5. Philosopher Daniel Dennett On the Illusion of Consciousness 

By Rachel Slade
Photos by Tara Rice

The cognitive scientist has written stacks of influential books, but his new one is in an unfamiliar genre: memoir. We visited him on Eggemoggin Reach for a porch chat about consciousness, artificial intelligence, farm tools, and Maine as a lifelong refuge.

Daniel Dennett
red hot dogs slathered i mustard, with onion rings drizzled with ketchup
Photo by Nicole Wolf

4. 24 Maine Restaurants That Have Stood the Test of Time

By Bridget Burns, Will Grunewald, Brian Kevin, Adrienne Perron, and Virginia M. Wright

Restaurants come and restaurants go, but these true Maine classics only get better with age.
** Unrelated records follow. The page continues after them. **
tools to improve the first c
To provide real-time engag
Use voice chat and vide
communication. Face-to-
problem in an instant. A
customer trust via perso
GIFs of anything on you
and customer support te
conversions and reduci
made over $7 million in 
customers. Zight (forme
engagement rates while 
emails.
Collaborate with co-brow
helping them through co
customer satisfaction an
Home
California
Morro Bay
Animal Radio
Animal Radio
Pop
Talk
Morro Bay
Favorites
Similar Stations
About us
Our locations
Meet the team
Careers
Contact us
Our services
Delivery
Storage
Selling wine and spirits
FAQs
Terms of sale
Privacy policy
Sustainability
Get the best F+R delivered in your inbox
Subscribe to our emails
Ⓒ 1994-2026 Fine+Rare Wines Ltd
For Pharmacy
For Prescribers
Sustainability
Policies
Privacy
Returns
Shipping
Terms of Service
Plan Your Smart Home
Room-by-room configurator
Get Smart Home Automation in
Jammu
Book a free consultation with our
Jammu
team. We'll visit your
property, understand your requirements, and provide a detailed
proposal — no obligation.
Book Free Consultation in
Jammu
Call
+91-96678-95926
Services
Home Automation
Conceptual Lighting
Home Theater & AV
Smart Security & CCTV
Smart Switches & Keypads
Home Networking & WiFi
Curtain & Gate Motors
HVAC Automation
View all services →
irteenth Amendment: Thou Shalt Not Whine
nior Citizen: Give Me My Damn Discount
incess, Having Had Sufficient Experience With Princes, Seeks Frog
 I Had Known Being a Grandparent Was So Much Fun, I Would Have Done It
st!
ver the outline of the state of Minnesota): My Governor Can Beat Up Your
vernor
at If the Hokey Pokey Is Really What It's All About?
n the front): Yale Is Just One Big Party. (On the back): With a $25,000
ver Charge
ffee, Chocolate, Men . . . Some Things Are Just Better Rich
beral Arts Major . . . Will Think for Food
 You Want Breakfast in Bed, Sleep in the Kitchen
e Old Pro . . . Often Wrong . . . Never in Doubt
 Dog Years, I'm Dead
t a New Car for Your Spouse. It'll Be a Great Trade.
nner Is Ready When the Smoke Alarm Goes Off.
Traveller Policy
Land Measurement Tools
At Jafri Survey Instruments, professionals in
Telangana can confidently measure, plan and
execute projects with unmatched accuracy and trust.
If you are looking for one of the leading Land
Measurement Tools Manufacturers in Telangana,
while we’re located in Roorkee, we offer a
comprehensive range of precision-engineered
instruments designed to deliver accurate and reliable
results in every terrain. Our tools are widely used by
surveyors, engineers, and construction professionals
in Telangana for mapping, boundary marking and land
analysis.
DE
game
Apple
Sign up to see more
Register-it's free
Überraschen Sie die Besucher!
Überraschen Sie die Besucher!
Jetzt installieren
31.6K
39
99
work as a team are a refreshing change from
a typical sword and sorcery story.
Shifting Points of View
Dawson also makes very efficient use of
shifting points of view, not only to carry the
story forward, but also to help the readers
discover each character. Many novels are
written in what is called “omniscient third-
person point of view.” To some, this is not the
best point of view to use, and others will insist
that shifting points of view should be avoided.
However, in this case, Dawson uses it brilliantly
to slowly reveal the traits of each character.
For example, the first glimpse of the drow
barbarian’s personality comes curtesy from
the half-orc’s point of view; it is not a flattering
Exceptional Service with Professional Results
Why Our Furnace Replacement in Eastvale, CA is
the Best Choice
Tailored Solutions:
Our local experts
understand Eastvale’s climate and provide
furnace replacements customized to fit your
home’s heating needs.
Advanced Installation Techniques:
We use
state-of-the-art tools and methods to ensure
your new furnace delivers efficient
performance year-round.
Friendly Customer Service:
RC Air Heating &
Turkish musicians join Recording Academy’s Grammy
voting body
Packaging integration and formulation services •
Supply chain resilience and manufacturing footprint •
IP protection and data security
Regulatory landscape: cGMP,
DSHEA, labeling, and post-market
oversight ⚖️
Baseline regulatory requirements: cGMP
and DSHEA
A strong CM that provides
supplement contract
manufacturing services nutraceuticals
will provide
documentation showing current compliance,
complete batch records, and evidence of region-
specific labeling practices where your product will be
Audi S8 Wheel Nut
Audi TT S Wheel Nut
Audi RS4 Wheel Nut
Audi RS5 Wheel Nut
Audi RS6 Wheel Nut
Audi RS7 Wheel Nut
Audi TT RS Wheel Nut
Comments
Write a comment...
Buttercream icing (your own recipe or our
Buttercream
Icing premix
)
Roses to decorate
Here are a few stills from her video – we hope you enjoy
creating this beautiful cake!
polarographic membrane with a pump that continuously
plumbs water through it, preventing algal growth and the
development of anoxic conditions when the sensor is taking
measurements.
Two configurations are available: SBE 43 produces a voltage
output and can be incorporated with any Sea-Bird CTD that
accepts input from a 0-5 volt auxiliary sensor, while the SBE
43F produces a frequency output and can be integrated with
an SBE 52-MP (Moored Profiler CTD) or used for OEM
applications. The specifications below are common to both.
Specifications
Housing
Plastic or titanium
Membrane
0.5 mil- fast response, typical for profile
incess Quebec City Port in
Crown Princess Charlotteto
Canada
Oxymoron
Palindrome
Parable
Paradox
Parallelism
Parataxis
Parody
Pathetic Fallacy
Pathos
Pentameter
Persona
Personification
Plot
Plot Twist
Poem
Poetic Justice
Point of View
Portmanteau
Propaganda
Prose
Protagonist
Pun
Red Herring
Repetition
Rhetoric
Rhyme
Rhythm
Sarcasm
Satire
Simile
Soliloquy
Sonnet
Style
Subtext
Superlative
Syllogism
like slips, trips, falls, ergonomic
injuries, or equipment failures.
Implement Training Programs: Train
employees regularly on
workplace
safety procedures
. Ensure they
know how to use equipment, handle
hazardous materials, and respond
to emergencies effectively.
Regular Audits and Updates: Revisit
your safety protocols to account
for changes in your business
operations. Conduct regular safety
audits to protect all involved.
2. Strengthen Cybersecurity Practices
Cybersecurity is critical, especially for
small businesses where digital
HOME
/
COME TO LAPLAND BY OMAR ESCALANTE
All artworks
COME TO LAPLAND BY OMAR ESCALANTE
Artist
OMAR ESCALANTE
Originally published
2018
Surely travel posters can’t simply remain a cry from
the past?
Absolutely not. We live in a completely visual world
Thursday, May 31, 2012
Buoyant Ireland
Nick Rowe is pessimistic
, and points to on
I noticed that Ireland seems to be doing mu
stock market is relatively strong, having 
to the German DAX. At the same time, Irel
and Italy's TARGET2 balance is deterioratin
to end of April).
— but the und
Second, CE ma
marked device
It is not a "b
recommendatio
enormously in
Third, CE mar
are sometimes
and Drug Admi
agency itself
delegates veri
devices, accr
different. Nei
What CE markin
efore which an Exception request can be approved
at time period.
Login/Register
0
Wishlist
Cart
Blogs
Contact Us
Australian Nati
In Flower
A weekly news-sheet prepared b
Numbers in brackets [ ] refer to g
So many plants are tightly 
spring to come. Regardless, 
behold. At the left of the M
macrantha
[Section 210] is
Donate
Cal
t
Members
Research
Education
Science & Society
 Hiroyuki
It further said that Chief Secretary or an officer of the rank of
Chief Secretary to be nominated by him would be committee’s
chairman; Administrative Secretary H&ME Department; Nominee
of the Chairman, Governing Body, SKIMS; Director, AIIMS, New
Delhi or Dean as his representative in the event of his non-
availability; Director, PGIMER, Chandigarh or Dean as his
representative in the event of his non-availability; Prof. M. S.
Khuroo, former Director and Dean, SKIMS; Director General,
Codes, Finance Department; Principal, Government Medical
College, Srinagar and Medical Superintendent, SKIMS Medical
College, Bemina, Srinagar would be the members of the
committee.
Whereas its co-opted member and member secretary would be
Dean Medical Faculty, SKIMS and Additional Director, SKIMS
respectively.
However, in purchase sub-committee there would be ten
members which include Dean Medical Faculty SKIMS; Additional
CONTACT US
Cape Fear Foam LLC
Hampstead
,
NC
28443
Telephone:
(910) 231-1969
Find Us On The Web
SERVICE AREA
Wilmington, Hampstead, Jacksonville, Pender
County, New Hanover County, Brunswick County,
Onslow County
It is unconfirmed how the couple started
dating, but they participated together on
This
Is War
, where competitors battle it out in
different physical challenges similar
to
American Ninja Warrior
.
3. This Woman Wants to Destroy Your Lawn

By Peter Andrey Smith
Photos by Michael D. Wilson

Why Heather McCargo and the Wild Seed Project want us all to think differently about what we plant (and yeah, to think about it in the winter).

Heather McCargo, founder of the Wild Seed Project

2. A Former Goop Editor, a Maine Island, Two Cafés, and a Lot of Bad Blood

By Lindsay Crudele
Photos by Isabel Butler

Ana Hito came to Vinalhaven last summer with a vision. But when the young, hard-charging restaurateur bucked community expectations, tempers on the island flared.

700 acre island rock

1. A Quiet Maine Island With a Billion-Year-Old Secret

By Laura Poppick
Photos by Jacob Bond Hessler

On its surface, 700 Acre Island is much like vegetated piles of rock all across the Gulf of Maine. When famed Life magazine illustrator Charles Dana Gibson bought a piece of it as a summer getaway, in 1903, he was likely enticed by the classic Maine views and the access to woods, waters, and solitude. But he couldn’t have known that, beneath its surface, this island was unlike most any other island in Maine.

Happy New Year from all of us at Down East!